Twenty people were arrested at the LGBT Pride event in Manila last Friday June 26, an event that also protests against the anti-terrorism bill that threatens the rule of law in Philippines.
The police stated the reason of the arrest was due to their prohibited actions by law, without giving any further specifics and no allegations of violence.
The protesters were then charged under the following two laws:
The Law on Reporting of Communicable Diseases (2019)
The Public Assembly Act (1985)
According to Human Right Watch, Filipino human rights advocates have pointed out, these laws do not prohibit protests and rallies, and the protesters were following social distancing protocols and wearing masks.
Protesters at the Pride event were worried that the Anti-Terrorism Act will jeopardizes the right to a peaceful protest in future, as the act allows police to arrest those who appeared to be against the government without a court warrant and detain them without any charges for up to 24 days.
Let’s look back at the first ever pride parade in 1969, the famous “Stonewall Riots” was led by a group of LGBT people in New York who decided to fight back against the police brutality and raids within the community. Since then, activists have used marches during Pride Month to speak-up about the inequality matters within our society.
As seen in many places such as Hong Kong, United States and now Philippines, government have been using the pandemic as a way to suppress the crowd from expressing their views on equality and freedoms, peaceful assemblies and gatherings.
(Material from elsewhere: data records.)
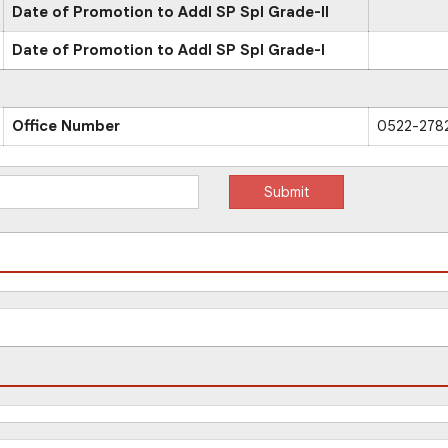
Date of Promotion to Addl SP Spl Grade-II
Date of Promotion to Addl SP Spl Grade-I
Office Number
0522-278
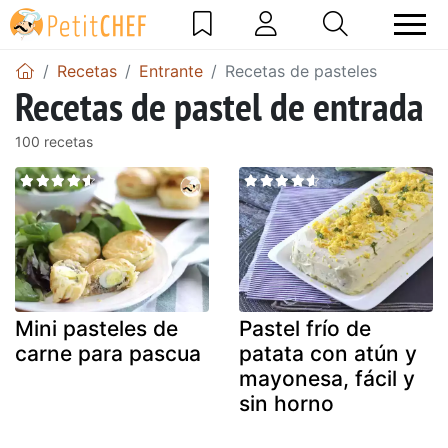
Recetas
Entrante
Recetas de pasteles
Recetas de pastel de entrada
100 recetas
Mini pasteles de
Pastel frío de
carne para pascua
patata con atún y
mayonesa, fácil y
sin horno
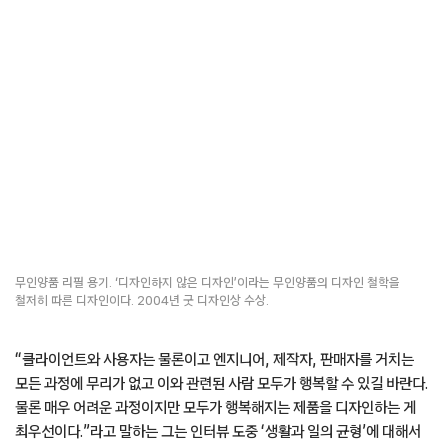
무인양품 리필 용기. ‘디자인하지 않은 디자인’이라는 무인양품의 디자인 철학을
철저히 따른 디자인이다. 2004년 굿 디자인상 수상.
“클라이언트와 사용자는 물론이고 엔지니어, 제작자, 판매자를 거치는
모든 과정에 무리가 없고 이와 관련된 사람 모두가 행복할 수 있길 바란다.
물론 매우 어려운 과정이지만 모두가 행복해지는 제품을 디자인하는 게
최우선이다.”라고 말하는 그는 인터뷰 도중 ‘생활과 일의 균형’에 대해서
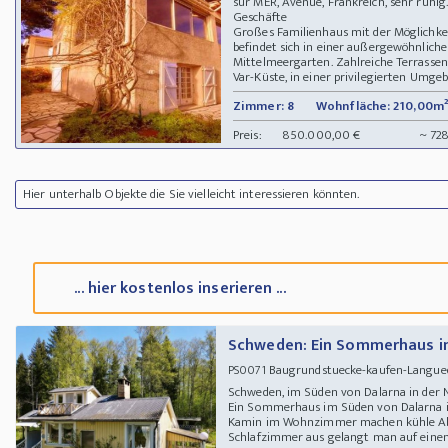
sur MER, Avenue, Frankreich, sehr ruhig.
Geschäfte
Großes Familienhaus mit der Möglichkei
befindet sich in einer außergewöhnlic
Mittelmeergarten. Zahlreiche Terrassen.
Var-Küste, in einer privilegierten Umgeb
Zimmer: 8
Wohnfläche: 210,00m²
Preis:
850.000,00 €
~ 72
Hier unterhalb Objekte die Sie vielleicht interessieren könnten.
... hier kostenlos inserieren ...
Schweden: Ein Sommerhaus i
Baugrundstuecke-kaufen-Languedo
PS0071
Schweden, im Süden von Dalarna in der
Ein Sommerhaus im Süden von Dalarna in
Kamin im Wohnzimmer machen kühle Ab
Schlafzimmer aus gelangt man auf einen B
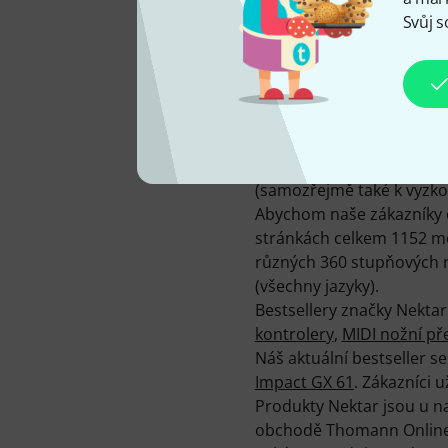
Svůj s
MÁME K DISPOZICI OD
2012
V současné době nabízíme
(samozřejmě také k vyzko
Abychom naše zákazníky c
stránkách celkem 1152 mé
různých 360 stupňových n
(všechny jazyky).
Bestsellery značky Nekta
kontrolery
,
MIDI nožní př
Náš aktuální bestseller s
Impact GX 61
. Zákazníci u
Produkty Nektar jsou u n
obchodě Thomann Online-S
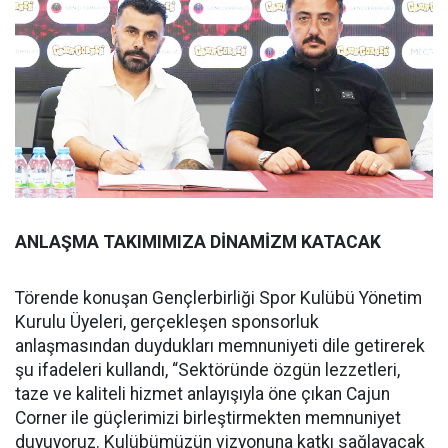
ANLAŞMA TAKIMIMIZA DİNAMİZM KATACAK
Törende konuşan Gençlerbirliği Spor Kulübü Yönetim
Kurulu Üyeleri, gerçekleşen sponsorluk
anlaşmasından duydukları memnuniyeti dile getirerek
şu ifadeleri kullandı, “Sektöründe özgün lezzetleri,
taze ve kaliteli hizmet anlayışıyla öne çıkan Cajun
Corner ile güçlerimizi birleştirmekten memnuniyet
duyuyoruz. Kulübümüzün vizyonuna katkı sağlayacak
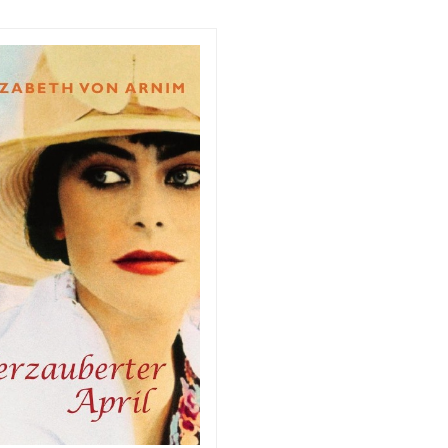
»Murmelbrüder«.
Industriellenfamilie und
der Ozeanologie. Es ist d
Mordfall für den jungen Ri
Fall, bei dem es nebe
Aufklärung eines Verbrec
um die Zukunft der Wel
geht.Luca Ventura ist
Pseudonym. Der Autor l
Golf von Neapel, wo er 
einen weiteren Fall der Ca
um den Inselpolizisten Enr
und dessen norditalien
Kollegin Antonia Cirillo s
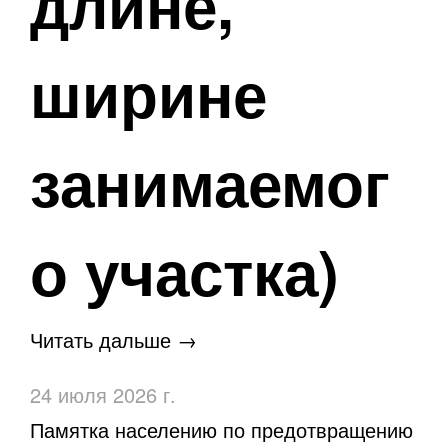
длине,
ширине
занимаемог
о участка)
Читать дальше →
24 июля 2026 г.
Памятка населению по предотвращению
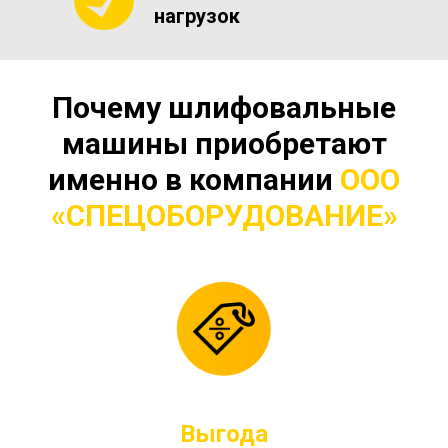
нагрузок
Почему шлифовальные
машины приобретают
именно в компании
ООО
«СПЕЦОБОРУДОВАНИЕ»
Выгода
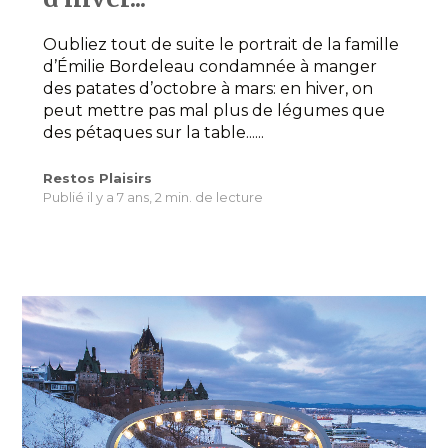
Oubliez tout de suite le portrait de la famille
d’Émilie Bordeleau condamnée à manger
des patates d’octobre à mars: en hiver, on
peut mettre pas mal plus de légumes que
des pétaques sur la table......
Restos Plaisirs
Publié il y a 7 ans,
2 min. de lecture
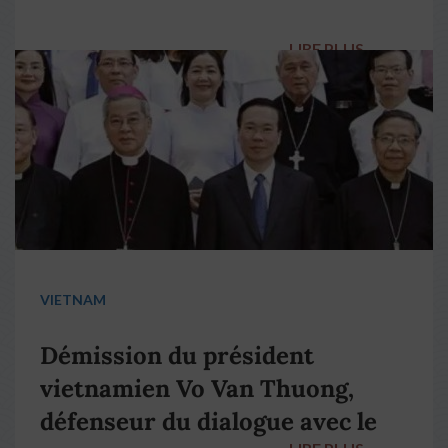
LIRE PLUS
→
VIETNAM
Démission du président
vietnamien Vo Van Thuong,
défenseur du dialogue avec le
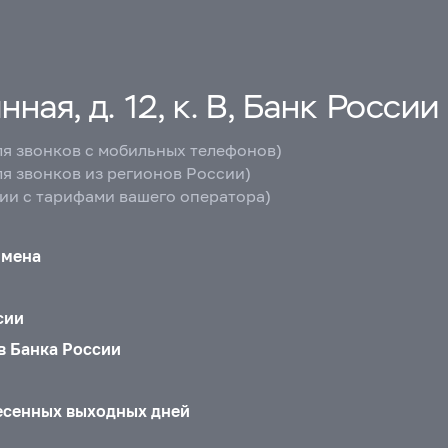
ная, д. 12, к. В, Банк России
ля звонков с мобильных телефонов)
ля звонков из регионов России)
вии с тарифами вашего оператора)
бмена
сии
в Банка России
есенных выходных дней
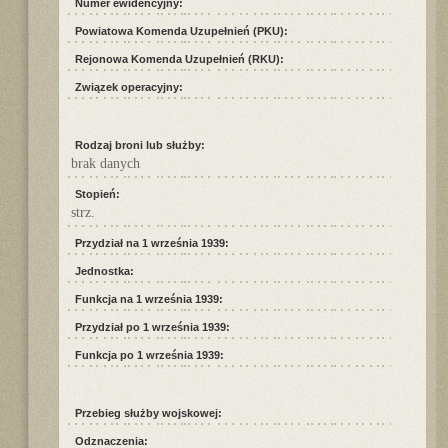
Numer ewidencyjny:
Powiatowa Komenda Uzupełnień (PKU):
Rejonowa Komenda Uzupełnień (RKU):
Związek operacyjny:
Rodzaj broni lub służby:
brak danych
Stopień:
strz.
Przydział na 1 września 1939:
Jednostka:
Funkcja na 1 września 1939:
Przydział po 1 września 1939:
Funkcja po 1 września 1939:
Przebieg służby wojskowej:
Odznaczenia:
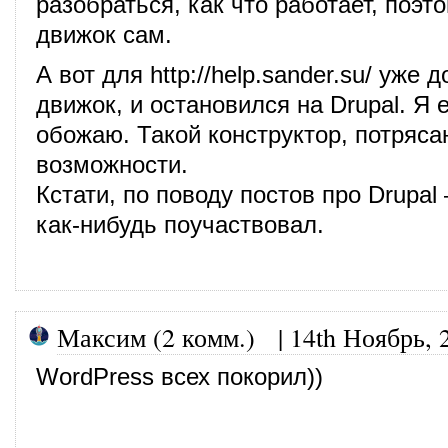
разобраться, как что работает, поэт
движок сам.
А вот для
http://help.sander.su/
уже д
движок, и остановился на Drupal. Я 
обожаю. Такой конструктор, потряс
возможности.
Кстати, по поводу постов про Drupal
как-нибудь поучаствовал.
Максим (2 комм.)
|
14th Ноябрь, 
WordPress всех покорил))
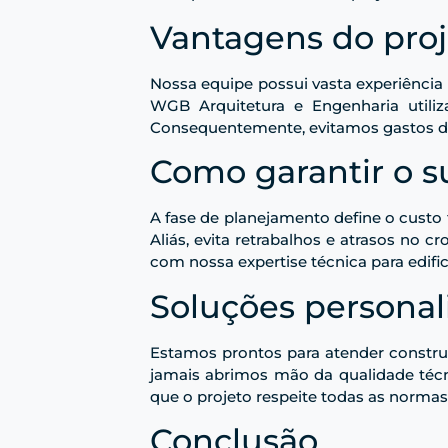
Vantagens do pro
Nossa equipe possui vasta experiência 
WGB Arquitetura e Engenharia utiliz
Consequentemente, evitamos gastos de
Como garantir o s
A fase de planejamento define o custo 
Aliás, evita retrabalhos e atrasos no
com nossa expertise técnica para edifi
Soluções personal
Estamos prontos para atender construt
jamais abrimos mão da qualidade técn
que o projeto respeite todas as normas
Conclusão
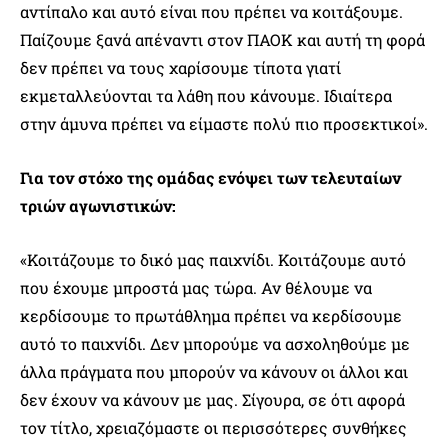
αντίπαλο και αυτό είναι που πρέπει να κοιτάξουμε.
Παίζουμε ξανά απέναντι στον ΠΑΟΚ και αυτή τη φορά
δεν πρέπει να τους χαρίσουμε τίποτα γιατί
εκμεταλλεύονται τα λάθη που κάνουμε. Ιδιαίτερα
στην άμυνα πρέπει να είμαστε πολύ πιο προσεκτικοί».
Για τον στόχο της ομάδας ενόψει των τελευταίων
τριών αγωνιστικών:
«Κοιτάζουμε το δικό μας παιχνίδι. Κοιτάζουμε αυτό
που έχουμε μπροστά μας τώρα. Αν θέλουμε να
κερδίσουμε το πρωτάθλημα πρέπει να κερδίσουμε
αυτό το παιχνίδι. Δεν μπορούμε να ασχοληθούμε με
άλλα πράγματα που μπορούν να κάνουν οι άλλοι και
δεν έχουν να κάνουν με μας. Σίγουρα, σε ότι αφορά
τον τίτλο, χρειαζόμαστε οι περισσότερες συνθήκες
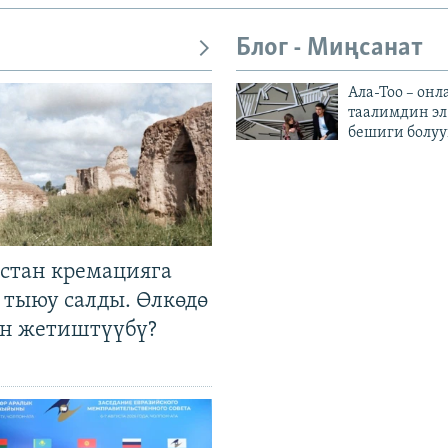
Блог - Миңсанат
Ала-Тоо – онл
таалимдин эл
бешиги болуу
стан кремацияга
 тыюу салды. Өлкөдө
өн жетиштүүбү?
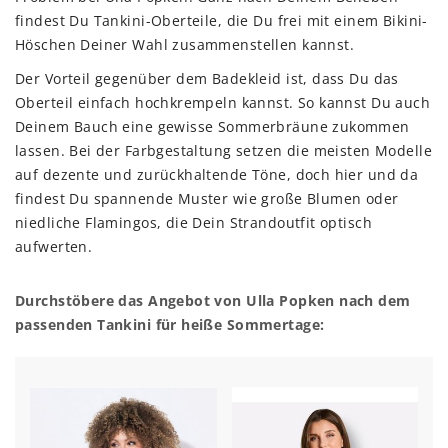
findest Du Tankini-Oberteile, die Du frei mit einem Bikini-
Höschen Deiner Wahl zusammenstellen kannst.
Der Vorteil gegenüber dem Badekleid ist, dass Du das
Oberteil einfach hochkrempeln kannst. So kannst Du auch
Deinem Bauch eine gewisse Sommerbräune zukommen
lassen. Bei der Farbgestaltung setzen die meisten Modelle
auf dezente und zurückhaltende Töne, doch hier und da
findest Du spannende Muster wie große Blumen oder
niedliche Flamingos, die Dein Strandoutfit optisch
aufwerten.
Durchstöbere das Angebot von Ulla Popken nach dem
passenden Tankini für heiße Sommertage:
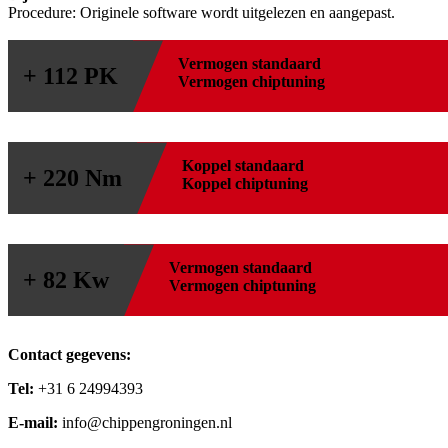
Procedure: Originele software wordt uitgelezen en aangepast.
Vermogen standaard
+ 112 PK
Vermogen chiptuning
Koppel standaard
+ 220 Nm
Koppel chiptuning
Vermogen standaard
+ 82 Kw
Vermogen chiptuning
Contact gegevens:
Tel:
+31 6 24994393
E-mail:
info@chippengroningen.nl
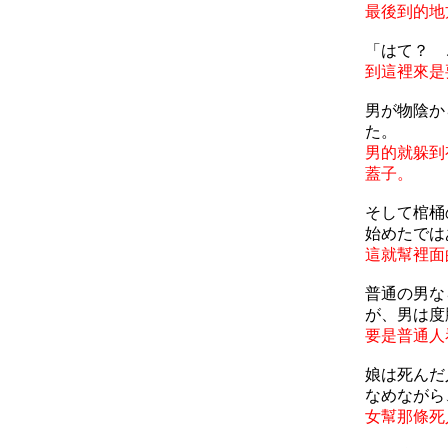
最後到的地
「はて？ 
到這裡來是
男が物陰か
た。
男的就躲到
蓋子。
そして棺桶
始めたでは
這就幫裡面
普通の男な
が、男は度
要是普通人
娘は死んだ
なめながら
女幫那條死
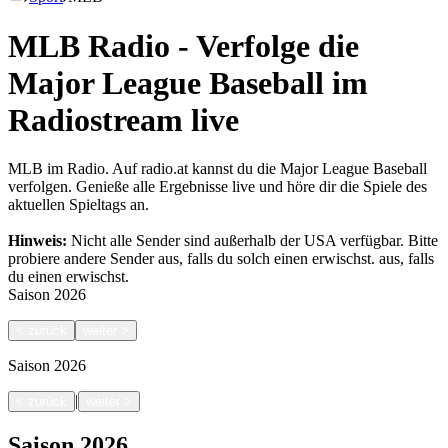
MLB Radio - Verfolge die
Major League Baseball im
Radiostream live
MLB im Radio. Auf radio.at kannst du die Major League Baseball
verfolgen. Genieße alle Ergebnisse live und höre dir die Spiele des
aktuellen Spieltags an.
Hinweis:
Nicht alle Sender sind außerhalb der USA verfügbar. Bitte
probiere andere Sender aus, falls du solch einen erwischst.
aus, falls
du einen erwischst.
Saison
2026
<
zurück
weiter
>
Saison
2026
|
<
zurück
weiter
>
Saison
2026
“Human Rights Watch has strongly condemned the misuse of public health restrictions as a pretense for rights violations in Algeria, Azerbaijan, Bangladesh, Cambodia, Cameroon, Central Asia, Egypt, Hungary, Jordan, Thailand, and elsewhere.”
Government must stop using Covid-19 restrictions to quash dissent to uphold freedom of speech and reaffirm the fundamental right to a peaceful protest under the human rights by UN.